Wednesday, January 18

responsibility for the past?

I used to think learning about history was boring. pointless.

that was before I realized how it echoes into so many other things--things that are important to me. literature. art. people.

today Charles Waugh, a visiting assistant professor of english here at Utah State University, gave a talk on Finding Out in Viet Nam What It Means to Be an American. I went because I happened to be interning this morning and the isotope editors were going. so I accompanied them.

it was interesting. thought-provoking. and beautiful in many places.

I thought about how cool it would be to be so well-known, so recognized and be giving talks to your fellow academics.

I thought about how this professor was only 12 years older than me. 34 doesn't seem so far away.

I thought about the past. the vietnam war happened ages before I was born. I hardly learned about it at all in high school. Waugh's descriptions of the massacres were all new to me.

one thing he mentioned, about his own humanity being diminished as he visited a memorial to hundreds of murdered women and children, struck me--but I still couldn't quite grasp how i or he could be or feel responsible for a tragedy that happened so far in the past.

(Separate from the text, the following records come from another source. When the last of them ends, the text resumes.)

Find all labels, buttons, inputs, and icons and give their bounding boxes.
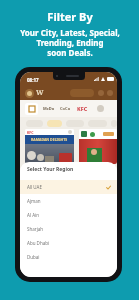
staticText: Sharjah <box>27 226 44 232</box>
button[interactable]: Filter chip <box>47 120 62 127</box>
staticText: Dubai <box>27 254 40 260</box>
button[interactable] <box>79 129 117 164</box>
staticText: 08:17 <box>27 77 39 83</box>
button[interactable]: Abu Dhabi <box>20 236 117 250</box>
button[interactable]: KFC <box>25 129 74 164</box>
staticText: All UAE <box>27 184 42 190</box>
button[interactable]: All UAE <box>20 180 117 194</box>
staticText: CoCa <box>60 106 71 111</box>
staticText: Al Ain <box>27 212 40 218</box>
button[interactable]: Ajman <box>20 194 117 208</box>
button[interactable]: Menu <box>25 89 34 98</box>
staticText: KFC <box>77 105 88 112</box>
staticText: Ajman <box>27 198 41 204</box>
staticText: Your City, Latest, Special, Trending, En… <box>20 27 120 58</box>
button[interactable]: Cart <box>98 90 104 96</box>
staticText: W <box>36 88 44 98</box>
button[interactable]: Brand <box>25 103 38 115</box>
staticText: KFC <box>27 130 34 135</box>
button[interactable]: Search <box>70 89 94 97</box>
staticText: Select Your Region <box>27 166 74 173</box>
button[interactable]: Sharjah <box>20 222 117 236</box>
button[interactable]: Al Ain <box>20 208 117 222</box>
staticText: McDo <box>43 106 55 111</box>
button[interactable]: Dubai <box>20 250 117 264</box>
staticText: Abu Dhabi <box>27 240 50 246</box>
button[interactable]: Profile <box>107 90 113 96</box>
button[interactable]: Filter chip <box>111 120 117 127</box>
staticText: Filter By <box>47 9 93 24</box>
staticText: RAMADAN DELIGHTS <box>31 137 68 142</box>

is that humanity? connections to the past? sharing, with each other and with those long dead, responsibility for all of the wrongness in the world, whether its in the past or in the future?

maybe it is.

Charles Waugh seemed to think that merely talking about it, writing about it, would make a difference. he can't change the past... nobody can change the past. but I guess he did make a difference here. I, a young, hopeful undergraduate, know something I didn't know before. I see Vietnam all green and real, a place I'd never seen before. I remember, somehow, something that happened before I was born.

that awareness... that makes the difference. it's the only thing that can make a difference. if writing keeps awareness alive in us, then I guess Charles Waugh is right.